E. Coli

Escherichia coli or E. coli is a common bacterium that lives in the intestines of animals and people. Most strains of E. coli are harmless. However, E. coli O157:H7 produces a powerful toxin that can cause severe illness two to eight days (often 3-4 days) after exposure.

People can become infected with E.coli O157:H7 by:

  • Eating undercooked meat products.
  • Consuming raw contaminated vegetables.
  • Drinking raw unpasteurized milk or juice.
  • Person-to-person contact in families and child care centers.
  • Hand to mouth contact while visiting farms and petting zoos.
  • Swimming in or drinking sewage-contaminated waters.
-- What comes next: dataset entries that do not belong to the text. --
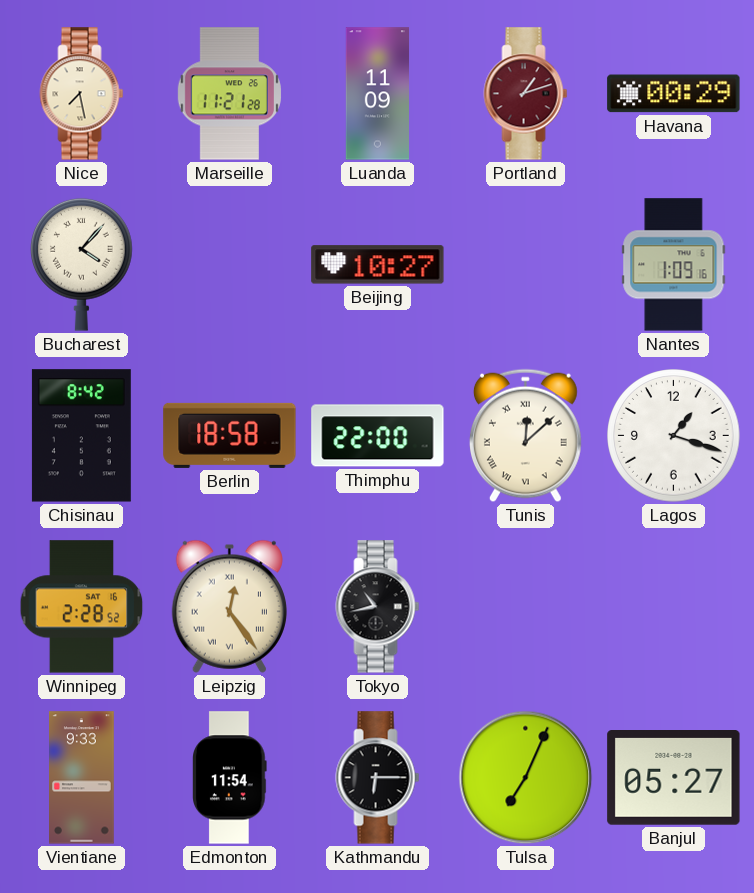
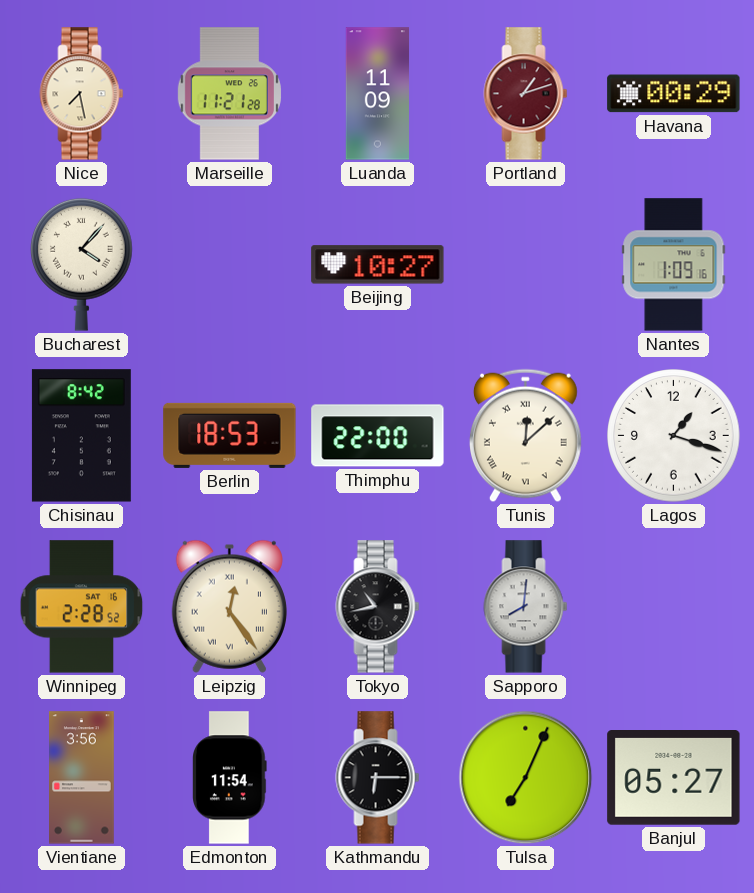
Berlin: 18:58 -> 18:53
Sapporo: none -> 8:01
Vientiane: 9:33 -> 3:56
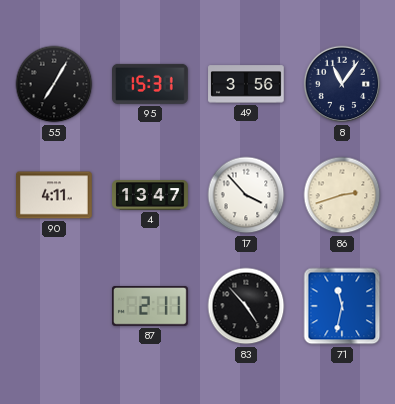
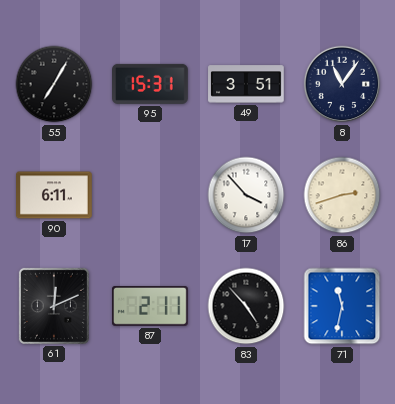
49: 3:56 -> 3:51
90: 4:11 -> 6:11
4: 13:47 -> none
61: none -> 12:11
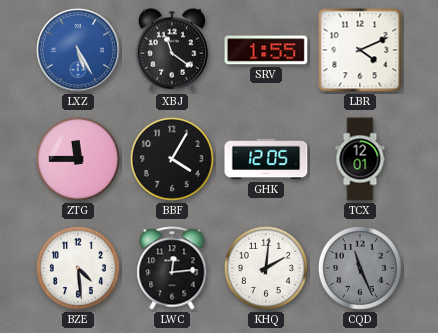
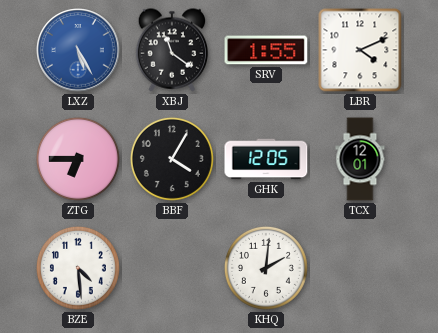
ZTG: 11:45 -> 6:45
LWC: 12:14 -> none
CQD: 11:26 -> none
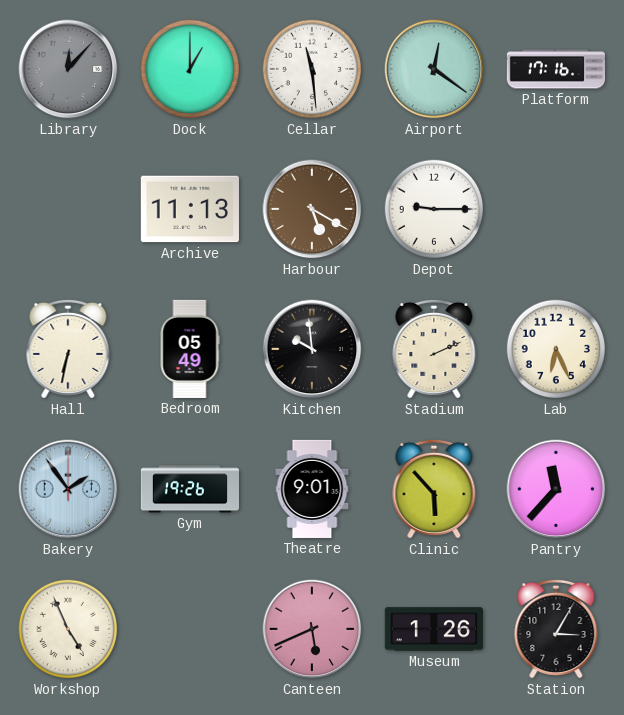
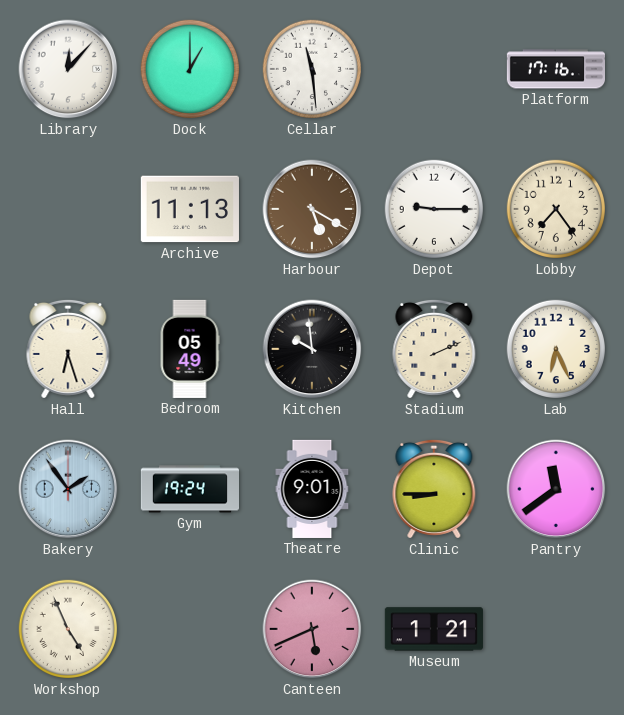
Library dial: grey -> white
Airport: 12:21 -> none
Lobby: none -> 7:24
Hall: 6:32 -> 6:27
Gym: 19:26 -> 19:24
Clinic: 5:53 -> 8:45
Pantry: 11:37 -> 11:39
Museum: 1:26 -> 1:21
Station: 3:05 -> none
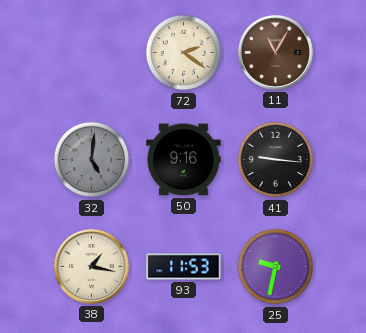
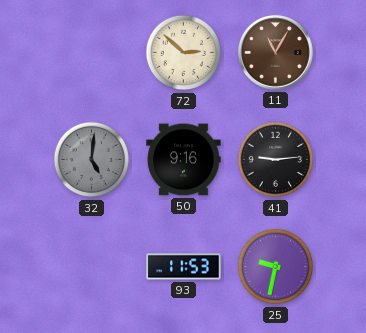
72: 2:21 -> 2:52
41: 9:16 -> 9:14
38: 1:17 -> none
An E. coli O157:H7 infection can cause bloody diarrhea and stomach pain which can last 5-10 days. Most healthy adults completely recover within one week. However, an infection can cause Hemolytic Uremic Syndrome (HUS) which can lead to kidneys failure. Children (under 5 years) and elderly are at greatest risk of HUS.

Remember to:

  • Thoroughly cook meat (160ºF for Ground Beef).
  • Separate ready-to-eat foods from raw animal foods.
  • Wash hands, counters, and utensils with hot soapy water after contacting raw meat.
  • Never place cooked hamburgers or ground beef on the unwashed plate that held raw patties.
  • Thoroughly wash all fruits and vegetables. Peel off the outer layer of leafy vegetables.
  • After handling raw meat products wash your hands with soap and warm water for at least 20 seconds.